**EXERCISE:**
Pull every line that includes the word "Готово" from the data.

↓

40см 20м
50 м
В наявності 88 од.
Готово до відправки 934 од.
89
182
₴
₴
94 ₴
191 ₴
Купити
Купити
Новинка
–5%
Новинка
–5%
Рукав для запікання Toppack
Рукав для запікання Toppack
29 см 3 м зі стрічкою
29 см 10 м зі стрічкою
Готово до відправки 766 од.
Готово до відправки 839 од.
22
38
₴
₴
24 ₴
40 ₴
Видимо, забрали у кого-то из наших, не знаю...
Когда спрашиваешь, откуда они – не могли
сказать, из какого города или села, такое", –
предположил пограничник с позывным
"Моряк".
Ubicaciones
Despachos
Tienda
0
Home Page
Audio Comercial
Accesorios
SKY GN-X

↑
↓

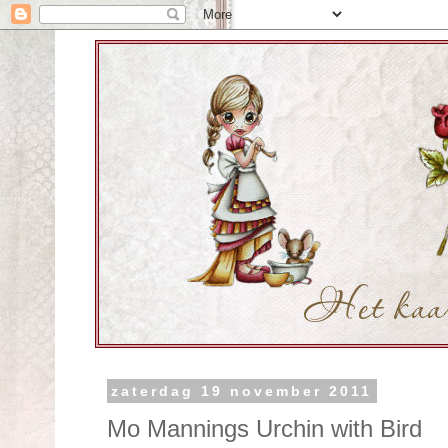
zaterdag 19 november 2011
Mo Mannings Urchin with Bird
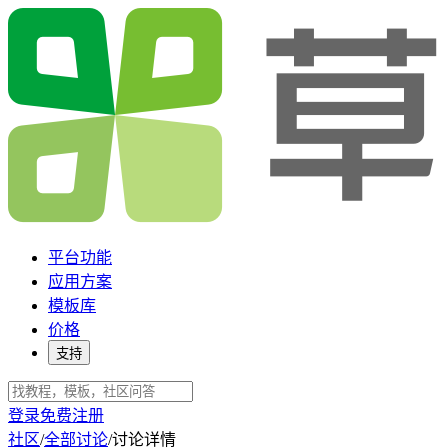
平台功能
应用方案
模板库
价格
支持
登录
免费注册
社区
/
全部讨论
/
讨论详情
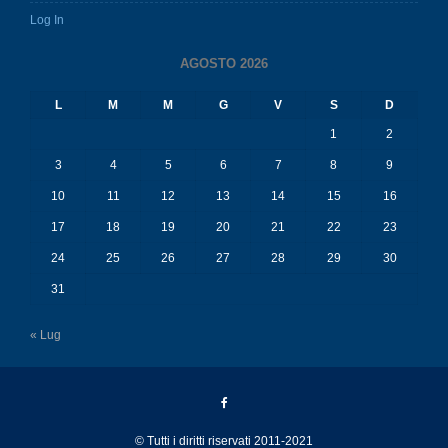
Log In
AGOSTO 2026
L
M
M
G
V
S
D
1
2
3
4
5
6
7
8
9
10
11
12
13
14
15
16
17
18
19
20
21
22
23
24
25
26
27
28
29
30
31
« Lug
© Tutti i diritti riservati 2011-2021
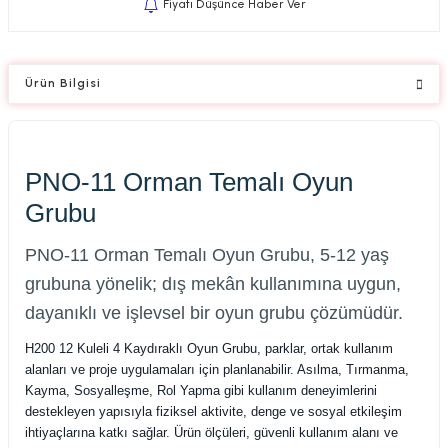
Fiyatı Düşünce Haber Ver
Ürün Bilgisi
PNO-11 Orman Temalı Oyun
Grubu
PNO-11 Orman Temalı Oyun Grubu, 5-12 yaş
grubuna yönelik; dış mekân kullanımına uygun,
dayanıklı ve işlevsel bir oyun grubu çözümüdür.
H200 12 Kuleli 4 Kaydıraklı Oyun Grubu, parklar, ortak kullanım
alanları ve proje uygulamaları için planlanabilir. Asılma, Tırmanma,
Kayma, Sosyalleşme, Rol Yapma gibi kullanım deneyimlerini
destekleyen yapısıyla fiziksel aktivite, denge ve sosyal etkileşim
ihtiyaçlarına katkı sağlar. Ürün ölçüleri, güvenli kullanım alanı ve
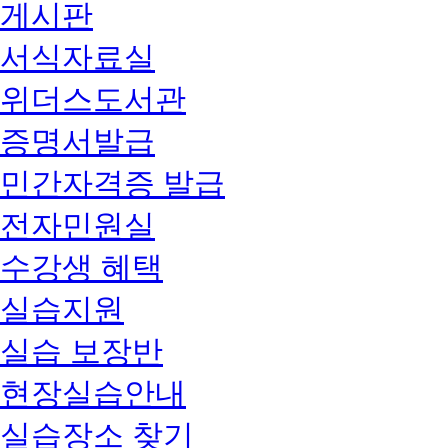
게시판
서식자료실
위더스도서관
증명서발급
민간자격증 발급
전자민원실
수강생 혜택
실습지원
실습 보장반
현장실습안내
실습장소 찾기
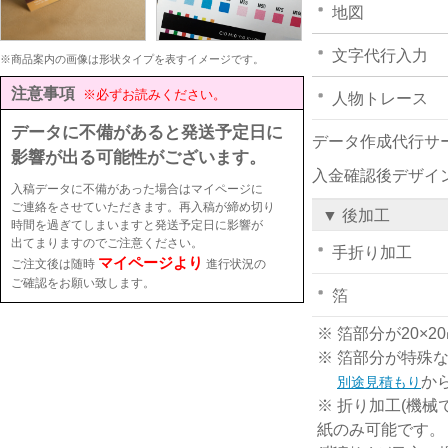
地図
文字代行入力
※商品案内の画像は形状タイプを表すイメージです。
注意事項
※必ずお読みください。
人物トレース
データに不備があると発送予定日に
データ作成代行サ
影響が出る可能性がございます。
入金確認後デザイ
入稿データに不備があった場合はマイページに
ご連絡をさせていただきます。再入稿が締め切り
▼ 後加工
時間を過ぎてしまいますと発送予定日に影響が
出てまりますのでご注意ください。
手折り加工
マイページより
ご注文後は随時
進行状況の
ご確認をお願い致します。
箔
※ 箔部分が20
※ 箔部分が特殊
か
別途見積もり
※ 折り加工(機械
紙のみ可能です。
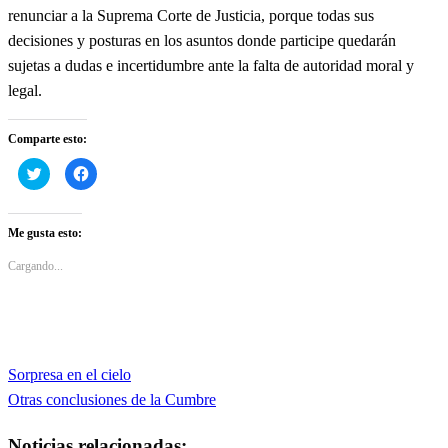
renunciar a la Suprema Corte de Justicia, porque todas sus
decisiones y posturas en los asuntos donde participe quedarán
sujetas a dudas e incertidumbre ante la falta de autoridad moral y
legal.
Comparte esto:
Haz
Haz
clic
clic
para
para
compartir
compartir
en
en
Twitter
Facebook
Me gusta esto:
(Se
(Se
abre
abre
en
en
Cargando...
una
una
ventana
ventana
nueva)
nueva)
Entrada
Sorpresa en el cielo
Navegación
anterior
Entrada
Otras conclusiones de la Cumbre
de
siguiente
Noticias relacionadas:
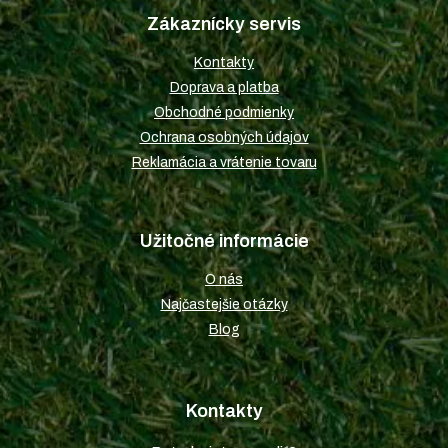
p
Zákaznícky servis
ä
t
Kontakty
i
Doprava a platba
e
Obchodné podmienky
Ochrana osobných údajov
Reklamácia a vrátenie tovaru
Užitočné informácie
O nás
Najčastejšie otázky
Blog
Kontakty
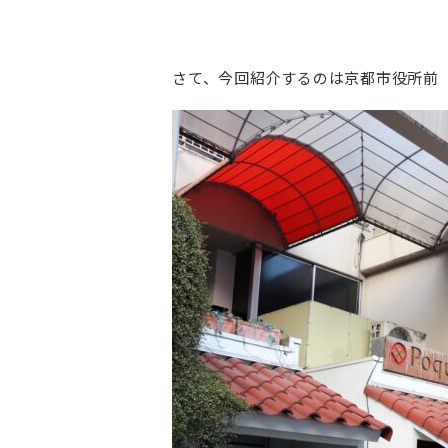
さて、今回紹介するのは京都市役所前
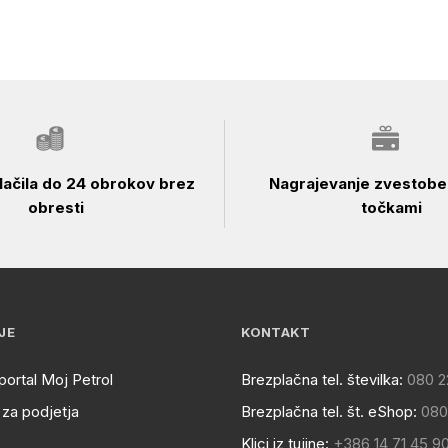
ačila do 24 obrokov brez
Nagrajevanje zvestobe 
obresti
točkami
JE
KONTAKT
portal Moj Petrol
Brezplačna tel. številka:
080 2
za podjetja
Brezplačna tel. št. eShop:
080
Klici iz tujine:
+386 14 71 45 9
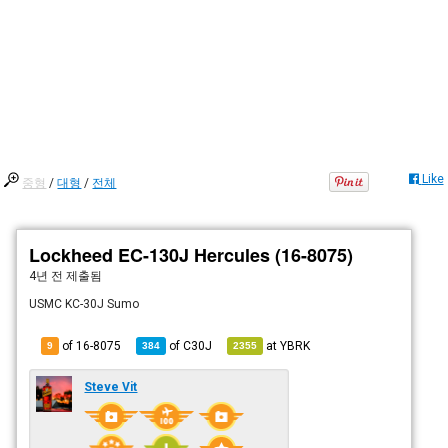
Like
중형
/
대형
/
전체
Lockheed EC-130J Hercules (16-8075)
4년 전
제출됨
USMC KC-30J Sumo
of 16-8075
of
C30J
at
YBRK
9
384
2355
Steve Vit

↑

**ANSWER TO THE PROBLEM:**
Готово до відправки 934 од.
Готово до відправки 766 од.
Готово до відправки 839 од.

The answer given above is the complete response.